A Search for Answers
Camosy’s study of philosophy also sparked critical thinking about the origin of some of society’s most polarizing dilemmas. He remembers a Metaphysics class he took as an undergraduate, for example, that helped him realize many arguments begin with a principle rooted in faith or intuition.
“If you drill down far enough, the most interesting and important arguments are usually about first principles which grab or claim us,” Camosy said. “It was in this class that I began to wonder if mere argument and being ‘rational’ was enough in my own pursuit of life’s most important questions.”
As Camosy continued his undergraduate studies, he began to believe that a purely philosophical approach could not fully answer some of the great questions of our time.
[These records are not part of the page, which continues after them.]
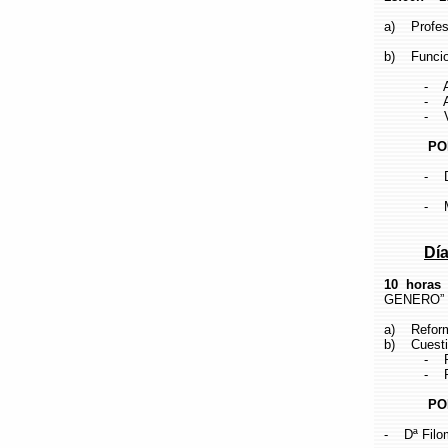
a) Profesi
b) Funcion
- Apoyo
- Apoyo
- Valora
PO
- D. Edu
- Moderad
Día
10 horas
GENERO”
a) Reform
b) Cuestio
- Refo
- Refor
PO
- Dª Filom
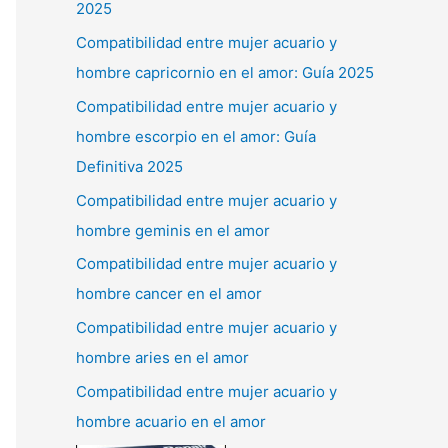
2025
Compatibilidad entre mujer acuario y
hombre capricornio en el amor: Guía 2025
Compatibilidad entre mujer acuario y
hombre escorpio en el amor: Guía
Definitiva 2025
Compatibilidad entre mujer acuario y
hombre geminis en el amor
Compatibilidad entre mujer acuario y
hombre cancer en el amor
Compatibilidad entre mujer acuario y
hombre aries en el amor
Compatibilidad entre mujer acuario y
hombre acuario en el amor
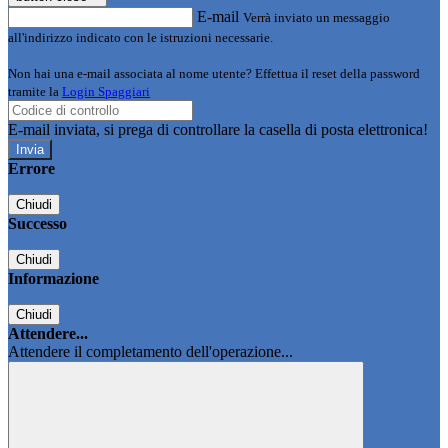
E-mail
Verrà inviato un messaggio
all'indirizzo indicato con le istruzioni necessarie.
Non hai una e-mail associata al nome utente? Effettua il reset della password
tramite la
Login Spaggiari
E-mail inviata, si prega di controllare la casella di posta elettronica!
Errore
Chiudi
Successo
Chiudi
Informazione
Chiudi
Attendere...
Attendere il completamento dell'operazione...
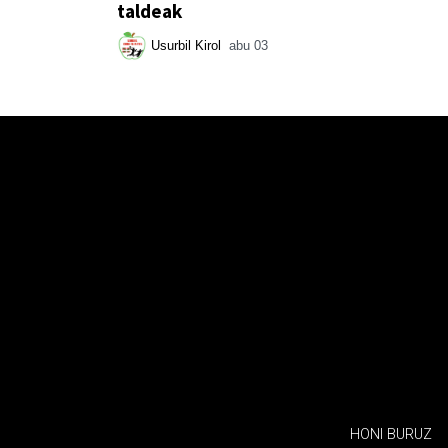
taldeak
Usurbil Kirol
abu 03
HONI BURUZ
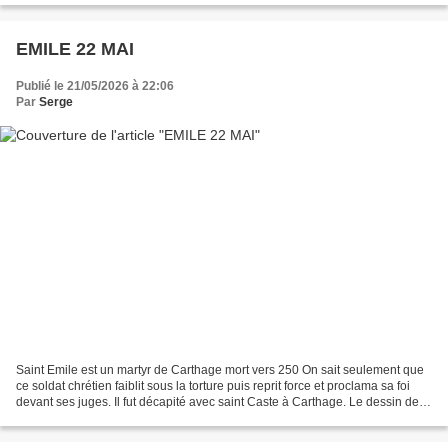
EMILE 22 MAI
Publié le 21/05/2026 à 22:06
Par
Serge
Saint Emile est un martyr de Carthage mort vers 250 On sait seulement que
ce soldat chrétien faiblit sous la torture puis reprit force et proclama sa foi
devant ses juges. Il fut décapité avec saint Caste à Carthage. Le dessin de
Joseph Matar représente...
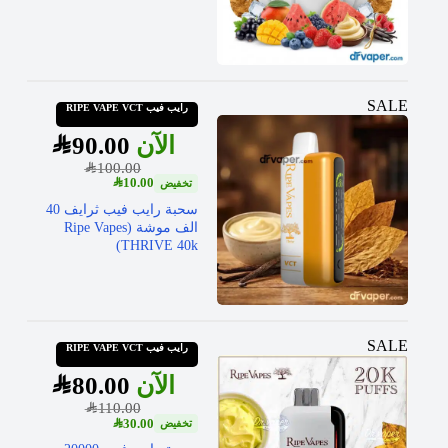
SALE
رايب فيب RIPE VAPE VCT
SAR
90.00
SAR
100.00
SAR
10.00
سحبة رايب فيب ثرايف 40
الف موشة (Ripe Vapes
THRIVE 40k)
SALE
رايب فيب RIPE VAPE VCT
SAR
80.00
SAR
110.00
SAR
30.00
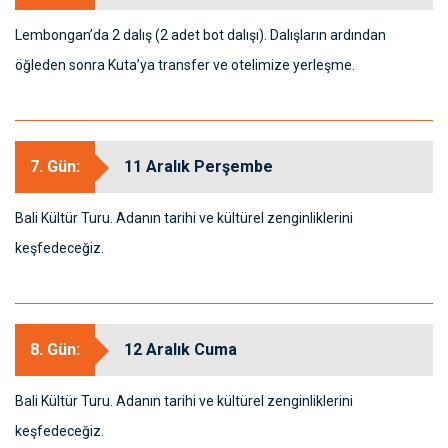
Lembongan’da 2 dalış (2 adet bot dalışı). Dalışların ardından
öğleden sonra Kuta’ya transfer ve otelimize yerleşme.
7. Gün:
11 Aralık Perşembe
Bali Kültür Turu. Adanın tarihi ve kültürel zenginliklerini
keşfedeceğiz.
8. Gün:
12 Aralık Cuma
Bali Kültür Turu. Adanın tarihi ve kültürel zenginliklerini
keşfedeceğiz.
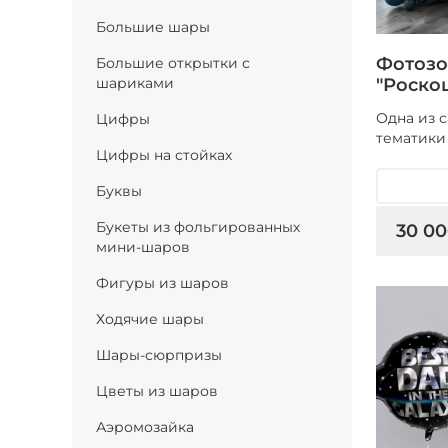
Большие шары
Фотозо
Большие открытки с
"Роско
шариками
Одна из 
Цифры
тематики
Цифры на стойках
Буквы
Букеты из фольгированных
30 00
мини-шаров
Фигуры из шаров
Ходячие шары
Шары-сюрпризы
Цветы из шаров
Аэромозайка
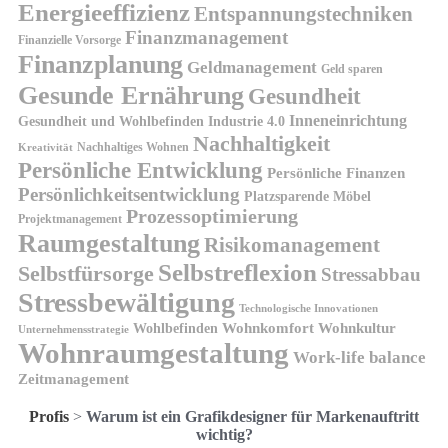
Energieeffizienz
Entspannungstechniken
Finanzmanagement
Finanzielle Vorsorge
Finanzplanung
Geldmanagement
Geld sparen
Gesunde Ernährung
Gesundheit
Inneneinrichtung
Gesundheit und Wohlbefinden
Industrie 4.0
Nachhaltigkeit
Nachhaltiges Wohnen
Kreativität
Persönliche Entwicklung
Persönliche Finanzen
Persönlichkeitsentwicklung
Platzsparende Möbel
Prozessoptimierung
Projektmanagement
Raumgestaltung
Risikomanagement
Selbstreflexion
Selbstfürsorge
Stressabbau
Stressbewältigung
Technologische Innovationen
Wohnkomfort
Wohnkultur
Wohlbefinden
Unternehmensstrategie
Wohnraumgestaltung
Work-life balance
Zeitmanagement
Profis
>
Warum ist ein Grafikdesigner für Markenauftritt
wichtig?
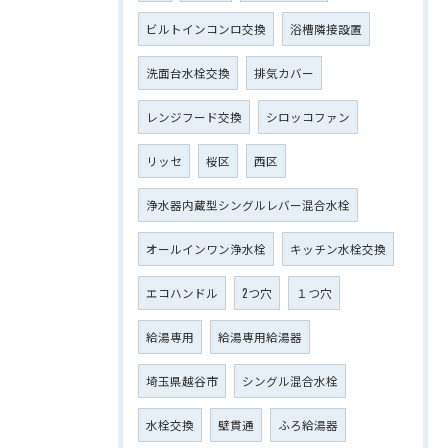
ビルトインコンロ交換
浴槽隣接設置
洗面台水栓交換
排気カバー
レンジフード交換
シロッコファン
リッセ
桜区
西区
浄水器内蔵型シングルレバー混合水栓
オールインワン浄水栓
キッチン水栓交換
エコハンドル
2つ穴
１つ穴
給湯専用
給湯専用給湯器
埼玉県越谷市
シングル混合水栓
水栓交換
壁貫通
ふろ給湯器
It seemed “reason alone” was not enough. After graduation, Camosy sought a master’s in Roman Catholic systematic theology as a way to better address such questions.
“But eventually, I got frustrated even with a theological approach to those big questions,” Camosy said. “My quest for ‘answers’ just led me to having more questions.”
A Focus on Understanding
Beyond the Abortion Wars: A Way Forward for a New Generation
After receiving his master’s degree, Camosy returned to his home state of Wisconsin to teach high school theology. While leading a class on social justice and medical ethics, he realized he wanted to focus his studies on the issues and arguments that impact people’s daily lives, like abortion and stem cell research, rather than abstract philosophical ideas.
He came back to Notre Dame to pursue his Ph.D., and found that his true calling was in moral theology and Christian ethics. He received his doctorate in 2009 and then began teaching at Fordham, where he is now an associate professor.
Camosy encourages his students to pursue “intellectual solidarity” when engaging with those who disagree with them, he said, focusing on ideas, evidence, and arguments instead of reducing a debate to politics and “power games.”
He was back on Notre Dame’s campus in April for the University’s conference, “Polarization in the U.S. Catholic Church: Naming the Wounds, Beginning to Heal,” which focused on re-establishing the virtues of solidarity, love, and humility at the heart of the Christian message.
His fourth book, Beyond the Abortion Wars: A Way Forward for a New Generation, released in March, focuses on the abortion debate in the United States. It concludes that most Americans, despite polarized public discourse, agree on the basic issues at stake in abortion morality and law.
Camosy’s undergraduate philosophy program underpins his entire career, he said, because it taught him how to question and develop personal beliefs, form effective and well-supported arguments, and communicate them with a wide and varied audience.
“It is a fantastic major,” he said. “And one that is needed now more than ever.”